The parties take very different views of the appropriate amount of the bond. Plaintiff "requests that this Court require nothing more than a nominal bond[,]" asserting that Defendant has not identified any harm that it would suffer from this injunction; that any damages advanced by Defendant to justify a sizeable bond are either not cognizable harm or too speculative; that a sizeable bond would be disproportionate to bonds ordered in similar cases; and that imposition of a sizeable bond would frustrate Congress's intent to allow private parties to seek injunctive relief for violations of the antitrust laws. Pl. Br. at 7. Defendant, on the other hand, asks for a bond in the amount of $586.9 million. Defendant argues that, if it is unable to proceed with the consent solicitation as a result of the preliminary injunction, it will forfeit the benefits it would have received under the Memorandum of Understanding with United Air Lines, Inc. ($68 million); will lose net income from Plaintiff's operation as an United Express carrier ($309 million); will miss out on operational savings from the combination of Plaintiff's and Defendant's operations ($206 million); and will forfeit all of its expenses incurred to date in connection with the consent solicitation ($1.5 million). Defendant also contends that it has already suffered loses from the recent decline in Plaintiff's stock price, of which Defendant held 1.6 million shares ($2.4 million).

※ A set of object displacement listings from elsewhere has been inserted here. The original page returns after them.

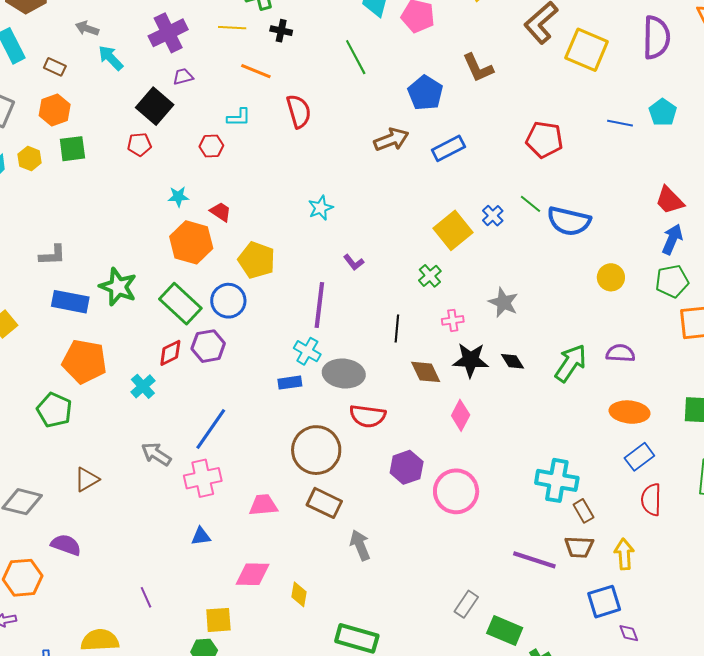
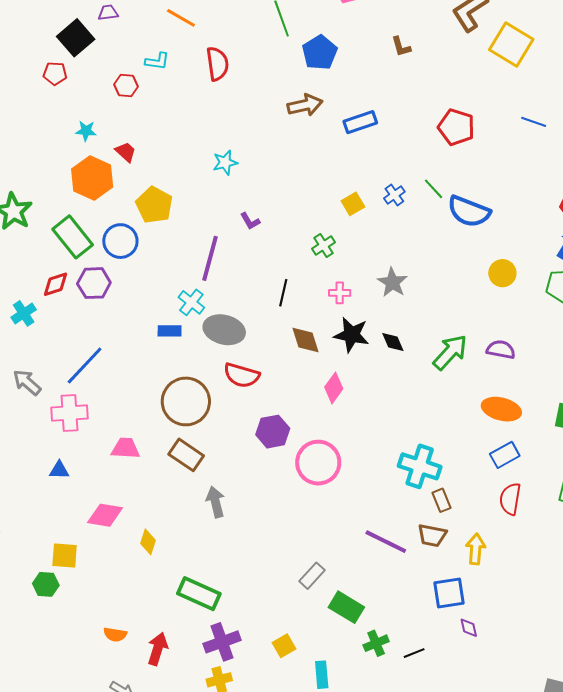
brown L-shape: (478, 68) -> (401, 47), size x0.7
blue pentagon: (425, 93) -> (320, 53), moved
yellow square: (453, 230) -> (353, 204), size x0.6

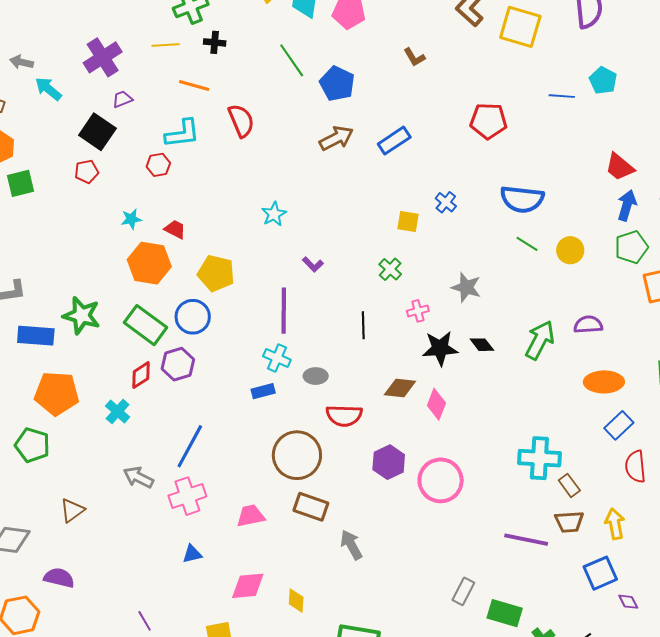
cyan L-shape: (157, 61) -> (182, 134), size x1.5
green line: (433, 189) -> (527, 244), moved
yellow square: (353, 204) -> (408, 221), turned -35
gray ellipse: (224, 330) -> (316, 376), size x0.6
brown diamond: (306, 340) -> (400, 388), moved, turned -52

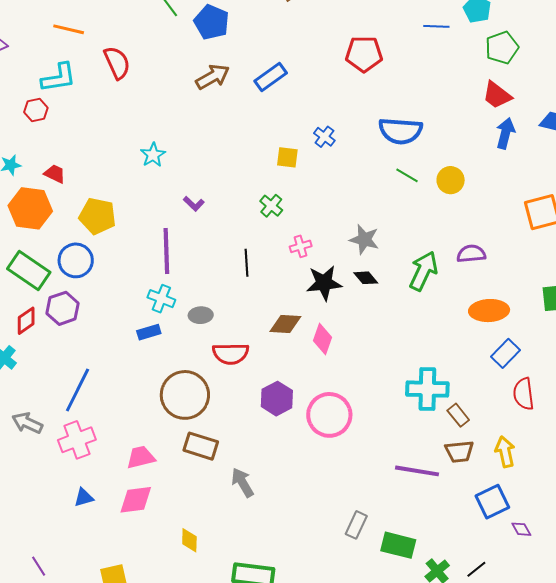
green pentagon: (631, 247) -> (502, 48), moved
gray star: (466, 287) -> (364, 240), moved
pink diamond: (248, 586) -> (136, 500), moved

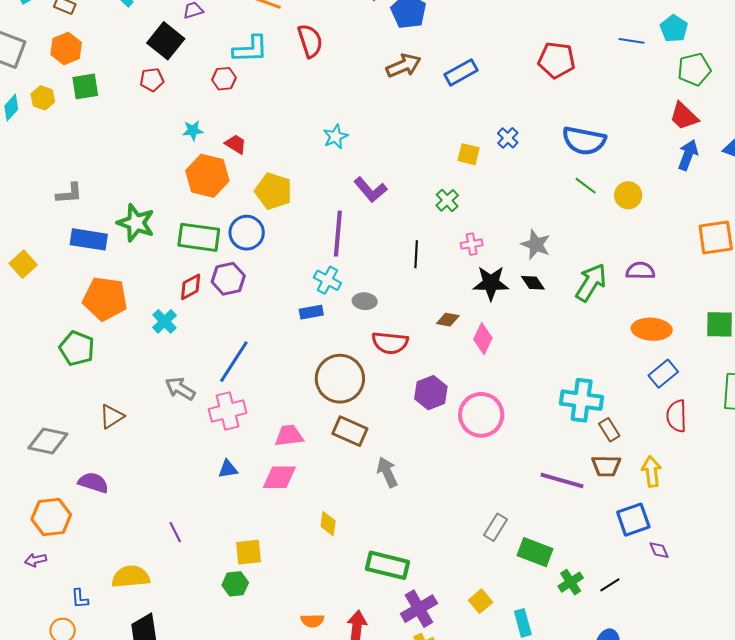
purple L-shape: (194, 204) -> (370, 190), size x1.6
green rectangle: (29, 271) -> (199, 237), turned -33
brown diamond: (285, 324) -> (448, 320), size x0.7

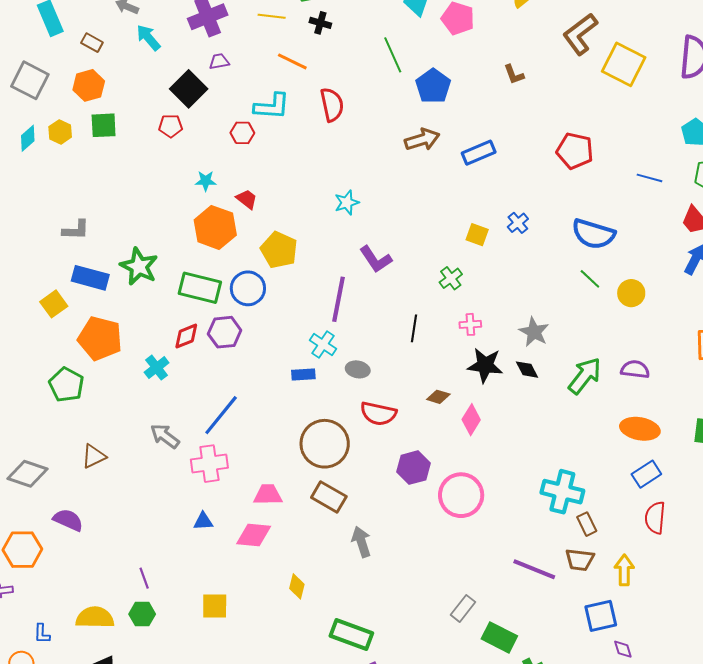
blue line: (632, 41) -> (649, 178), moved
yellow square: (23, 264) -> (54, 304), moved
green hexagon: (235, 584) -> (142, 614), moved

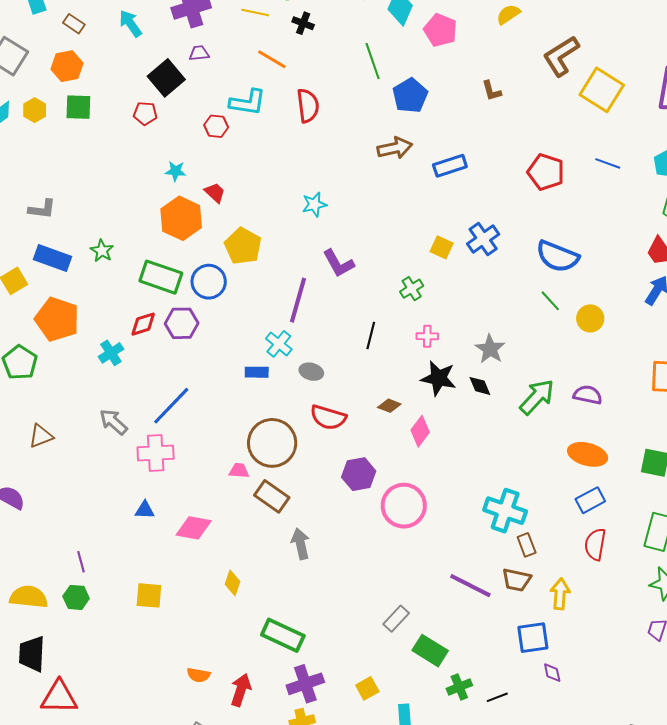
blue line: (649, 178) -> (608, 163), moved
blue cross: (518, 223) -> (483, 239), size x1.5
green star: (139, 266) -> (102, 251), size x0.6
pink trapezoid: (268, 495) -> (239, 471), moved, size x0.7

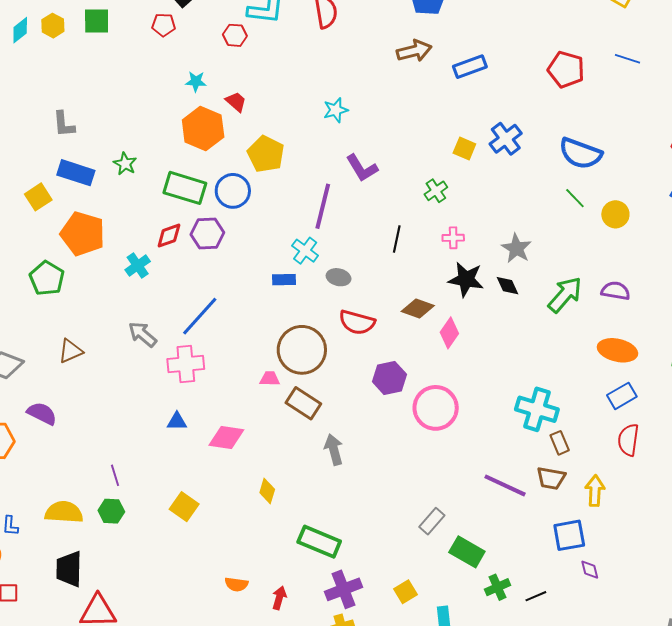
gray L-shape: (42, 209) -> (64, 124), turned 80
brown diamond: (389, 406) -> (418, 309), size x1.4
yellow square: (149, 595) -> (184, 507), turned 32
red arrow: (241, 690) -> (279, 598), size x0.7

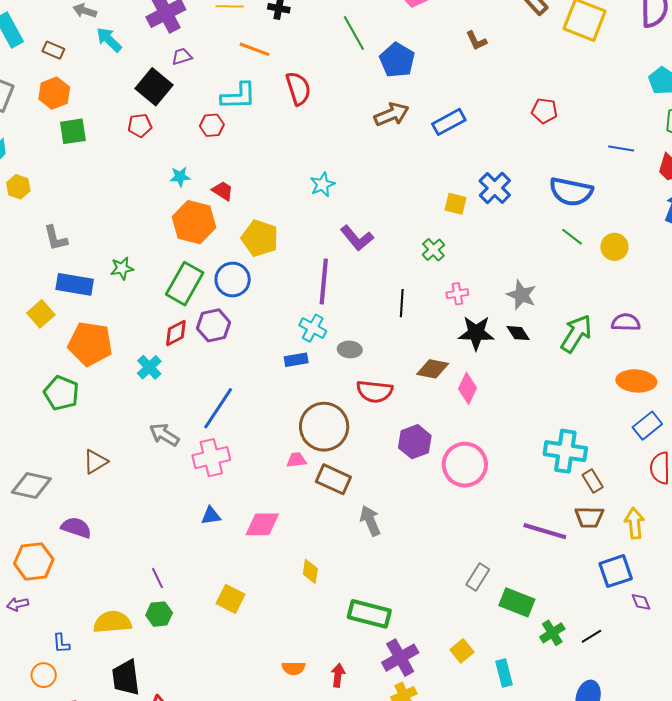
yellow hexagon: (53, 26) -> (18, 187), moved
blue line: (628, 59) -> (621, 148), moved
red pentagon: (566, 70) -> (544, 111), size x0.7
green star: (125, 164) -> (122, 268), turned -30
green rectangle: (185, 188) -> (185, 284), turned -69

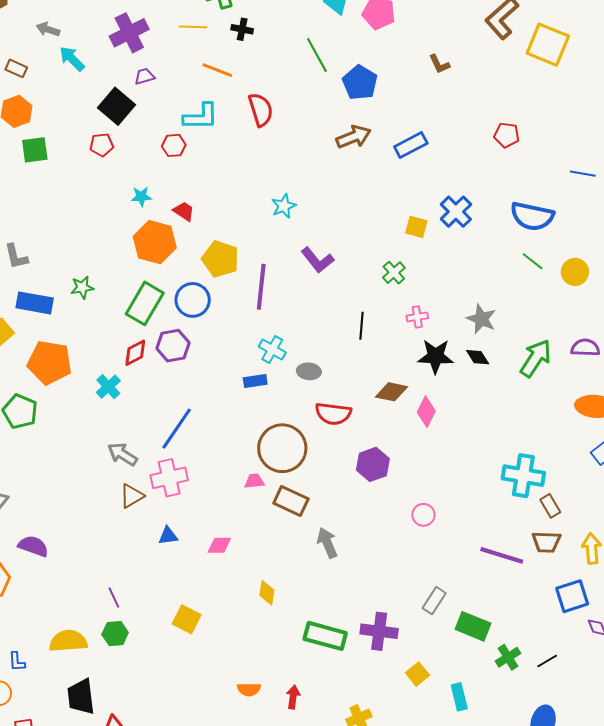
purple line: (324, 282) -> (261, 287), moved
brown triangle: (95, 462) -> (132, 496), moved
pink circle: (465, 465) -> (423, 515), moved, size x0.5
pink diamond: (262, 524) -> (219, 545), size x0.7
purple cross: (400, 658) -> (379, 631), moved, turned 36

No restraining order or preliminary injunction shall issue except upon the giving of security by the applicant, in such sum as the court deems proper, for the payment of such costs and damages as may be incurred or suffered by any party who is found to have been wrongfully enjoined or restrained.
Given the magnitude of the potential merger between Plaintiff and Defendant, the ephemeral nature of such a deal, and the lucrative terms of the MOU with United, Defendant certainly will suffer damages if it is later determined that the preliminary injunction was entered in error. However, the bond amount sought by Defendant is excessive because most of its claimed loses are "not certain[.]" Def. Br. at 6. These losses are conditioned on a successful consent solicitation; the new, independent board of directors approving the exchange offer or maintaining Plaintiff's regional air carrier relationship with United consistent with the terms of the MOU; and United and Plaintiff transforming the MOU into a binding contract.*fn1
The Court determines that ten million dollars ($10,000,000.00) is an appropriate amount for a bond in this case. This amount will adequately compensate Defendant should the preliminary injunction later be deemed erroneous and will not pose an unreasonable burden on Plaintiff, which purports to have over $200 million in cash on hand. Accordingly, pursuant to Federal Rule of Civil Procedure 65(c) and Local Civil Rule 65.1.1, Plaintiff is directed to post a security bond in the amount of ten million dollars ($10,000,000.00) no later than 4:00 p.m. on January 9, 2004.